For instance, the population has more than tripled from 46,000 to more than 143,000.
But many things have remained the same. For example, a front-page photo in that first issue showed members of the Edinburg Happy Clovers 4-H Club preparing for the Johnson County fair at the home of Orval Johnson.
The girls in the photo, who were not identified, are old enough today to be grandparents or perhaps even great-grandparents.
The article quoted fair organizers predicting 2,600 exhibits from 1,000 4-H members. That’s no different from today. The story also mentioned the pet parade as a crowd favorite, which remains a favorite a half-century later.
Listed as the superintendent of the beef competition was Max Fitzpatrick, who remains a fixture at the fair.
A Page 1 story reported a burglary at Brown’s Regal Market in Franklin. A safe was opened, and cash was taken.
The building that housed Brown’s burned down in 1996. It once was the city hall and had an opera house on the upper floor.

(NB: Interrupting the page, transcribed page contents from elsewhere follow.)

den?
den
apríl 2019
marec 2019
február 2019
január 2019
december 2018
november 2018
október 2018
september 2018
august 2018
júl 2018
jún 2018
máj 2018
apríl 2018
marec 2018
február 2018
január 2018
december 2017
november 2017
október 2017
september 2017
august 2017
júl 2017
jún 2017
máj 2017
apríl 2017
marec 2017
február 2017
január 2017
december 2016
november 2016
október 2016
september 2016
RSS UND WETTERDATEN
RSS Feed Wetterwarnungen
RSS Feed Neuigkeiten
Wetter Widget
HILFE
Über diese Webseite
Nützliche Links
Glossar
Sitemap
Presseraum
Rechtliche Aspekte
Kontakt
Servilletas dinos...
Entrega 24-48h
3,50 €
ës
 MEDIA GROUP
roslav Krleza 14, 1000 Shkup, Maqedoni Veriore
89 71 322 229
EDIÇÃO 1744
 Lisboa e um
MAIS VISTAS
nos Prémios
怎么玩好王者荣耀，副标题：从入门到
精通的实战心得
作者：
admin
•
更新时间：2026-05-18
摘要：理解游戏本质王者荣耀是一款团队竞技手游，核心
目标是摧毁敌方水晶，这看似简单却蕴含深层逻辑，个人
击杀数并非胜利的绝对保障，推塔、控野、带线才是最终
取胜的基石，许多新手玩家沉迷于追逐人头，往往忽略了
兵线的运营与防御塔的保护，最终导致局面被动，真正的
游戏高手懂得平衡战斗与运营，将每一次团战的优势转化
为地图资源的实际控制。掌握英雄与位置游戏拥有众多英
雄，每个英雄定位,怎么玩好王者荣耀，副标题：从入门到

The ads, too, are like a time capsule. Some businesses — like Culligan water conditioning, Tearman Motel and Mutual Building and Loan — are still with us; while others, such as Ingle Rambler of Franklin, Dog ’n’ Suds of Greenwood and Swank apparel in Franklin, speak to an earlier time.
The comic strips also have changed. A half-century ago you’d have read about the antics of “Popeye” and “Penny”” and the adventures of “Mark Trail” and “Johnny Hazard.”
The names are as strange to many of us today as “Garfield” and “Dilbert” would have been to 1963 readers.
The only wedding in the paper that day was for Deanna Jo Knight and Tom H. Smith Jr. at Edinburg Methodist Church. Performing the ceremony was the Rev. B.J. Renner. Miss Linda Rubush was maid of honor, and Richard Hattabaugh of New Whiteland was best man.
A small item on page 14 noted that Franklin basketball coach and athletic director Ted Server was recovering from an injury sustained in a softball game.
He was trying to stretch a double into a triple when he collided with the third baseman. The fielder was not injured, but Server suffered a fractured cheek and minor concussion.
The article didn’t say if Server was safe at third.